§ **REQUIRED WORK**: Beginning with the line that has "며 도급액은 1635억원이다. 해당 지역은 교통·교육·" and ending with the line that has "dicari jawabannya. Ini pertanyaan-pertanyaan", retype the entries below exactly, except for the pictures.

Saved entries

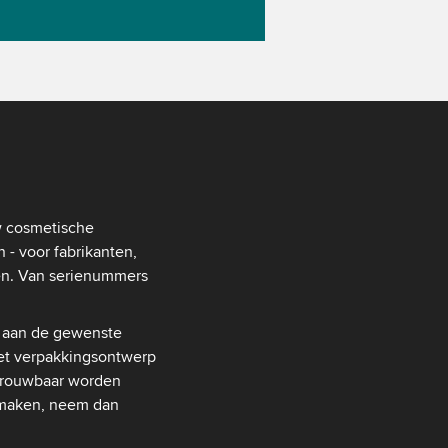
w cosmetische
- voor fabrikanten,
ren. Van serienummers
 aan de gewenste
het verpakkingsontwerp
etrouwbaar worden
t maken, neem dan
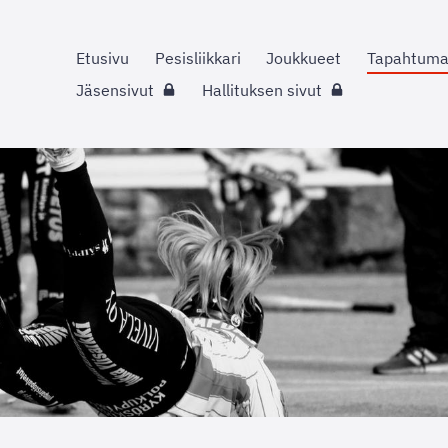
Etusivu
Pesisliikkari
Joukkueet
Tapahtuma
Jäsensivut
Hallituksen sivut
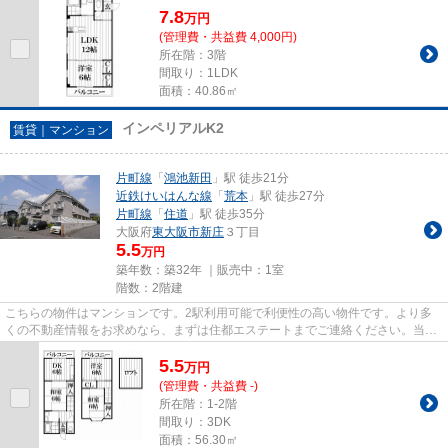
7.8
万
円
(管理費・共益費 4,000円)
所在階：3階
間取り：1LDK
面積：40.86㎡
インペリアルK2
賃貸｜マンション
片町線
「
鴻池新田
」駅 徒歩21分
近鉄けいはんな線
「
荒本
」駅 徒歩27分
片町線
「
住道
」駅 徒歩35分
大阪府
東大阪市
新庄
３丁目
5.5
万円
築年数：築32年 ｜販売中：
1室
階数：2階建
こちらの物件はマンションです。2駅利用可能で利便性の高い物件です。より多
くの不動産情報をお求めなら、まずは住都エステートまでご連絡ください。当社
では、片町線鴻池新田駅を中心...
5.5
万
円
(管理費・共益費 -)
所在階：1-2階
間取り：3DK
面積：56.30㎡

* * *

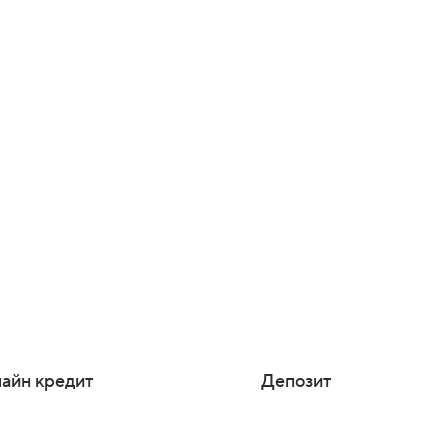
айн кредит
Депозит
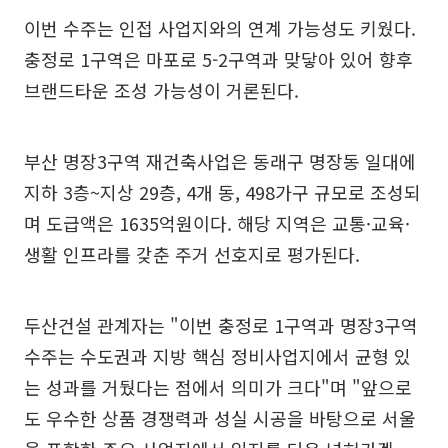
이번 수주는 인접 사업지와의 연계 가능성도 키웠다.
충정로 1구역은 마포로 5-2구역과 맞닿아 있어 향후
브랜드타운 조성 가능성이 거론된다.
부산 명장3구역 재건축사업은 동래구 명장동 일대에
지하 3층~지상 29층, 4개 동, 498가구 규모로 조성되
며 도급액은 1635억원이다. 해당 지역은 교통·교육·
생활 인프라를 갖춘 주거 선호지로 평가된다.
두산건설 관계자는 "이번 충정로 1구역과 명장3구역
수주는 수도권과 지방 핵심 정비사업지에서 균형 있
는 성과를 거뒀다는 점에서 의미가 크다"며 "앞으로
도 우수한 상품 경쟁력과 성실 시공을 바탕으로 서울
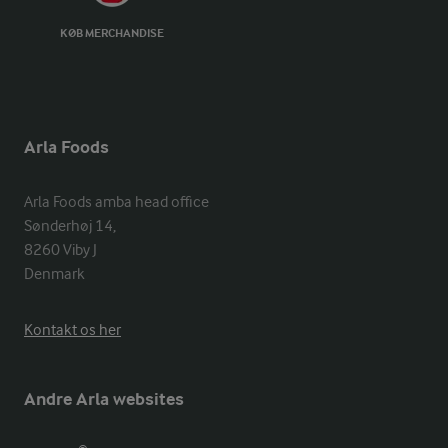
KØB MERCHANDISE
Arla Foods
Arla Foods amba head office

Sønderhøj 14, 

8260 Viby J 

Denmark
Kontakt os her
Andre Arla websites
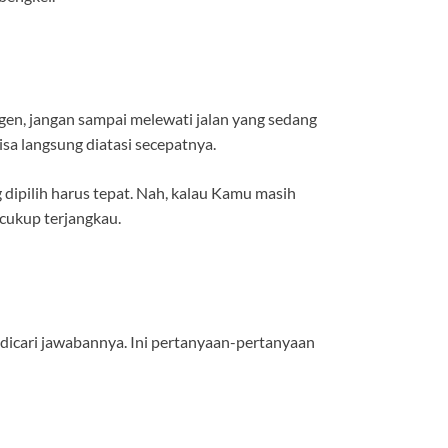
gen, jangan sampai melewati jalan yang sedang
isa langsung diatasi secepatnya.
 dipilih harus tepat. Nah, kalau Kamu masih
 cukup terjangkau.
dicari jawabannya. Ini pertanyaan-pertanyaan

--

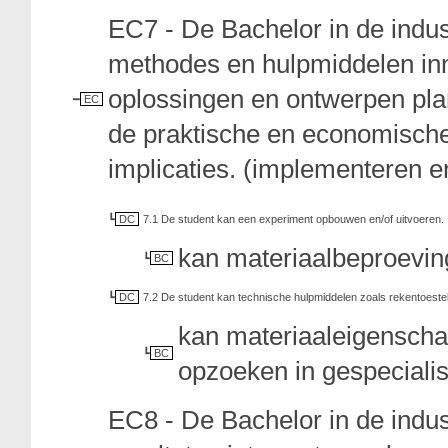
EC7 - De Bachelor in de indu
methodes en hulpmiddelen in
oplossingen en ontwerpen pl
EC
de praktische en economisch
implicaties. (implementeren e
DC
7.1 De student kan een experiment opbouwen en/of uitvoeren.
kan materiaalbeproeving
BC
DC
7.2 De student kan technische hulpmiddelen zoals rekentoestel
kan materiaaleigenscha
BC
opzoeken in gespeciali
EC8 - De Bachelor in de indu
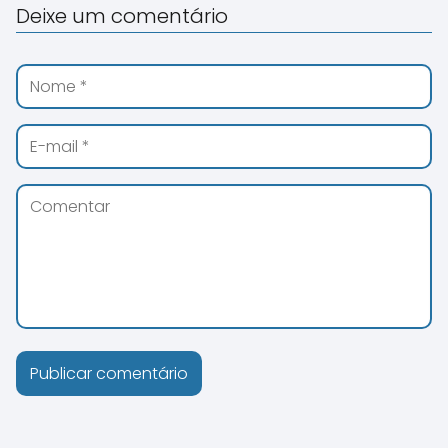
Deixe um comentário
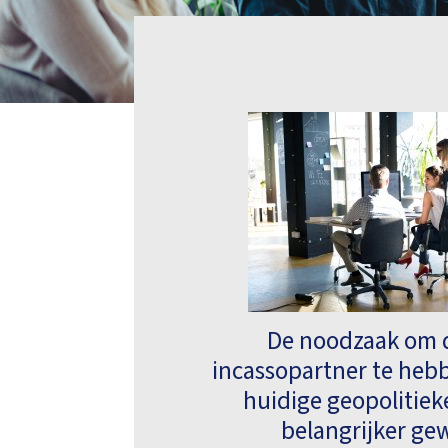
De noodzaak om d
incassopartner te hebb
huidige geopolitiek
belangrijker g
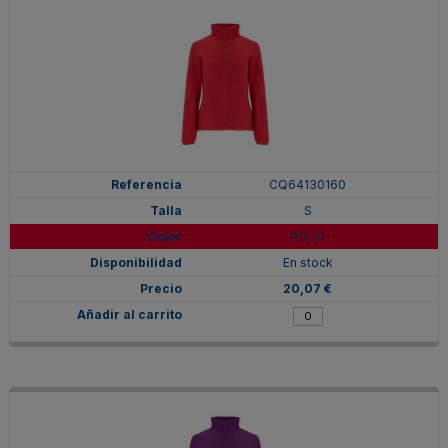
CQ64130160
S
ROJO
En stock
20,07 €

§ **RESULT OF THIS TASK**:
며 도급액은 1635억원이다. 해당 지역은 교통·교육·
생활 인프라를 갖춘 주거 선호지로 평가된다.
두산건설 관계자는 "이번 충정로 1구역과 명장3구역
수주는 수도권과 지방 핵심 정비사업지에서 균형 있
는 성과를 거뒀다는 점에서 의미가 크다"며 "앞으로
도 우수한 상품 경쟁력과 성실 시공을 바탕으로 서울
KØB MERCHANDISE
Arla Foods
Arla Foods amba head office

Sønderhøj 14, 

8260 Viby J 

Denmark
Kontakt os her
Andre Arla websites
gen, jangan sampai melewati jalan yang sedang
isa langsung diatasi secepatnya.
 dipilih harus tepat. Nah, kalau Kamu masih
 cukup terjangkau.
dicari jawabannya. Ini pertanyaan-pertanyaan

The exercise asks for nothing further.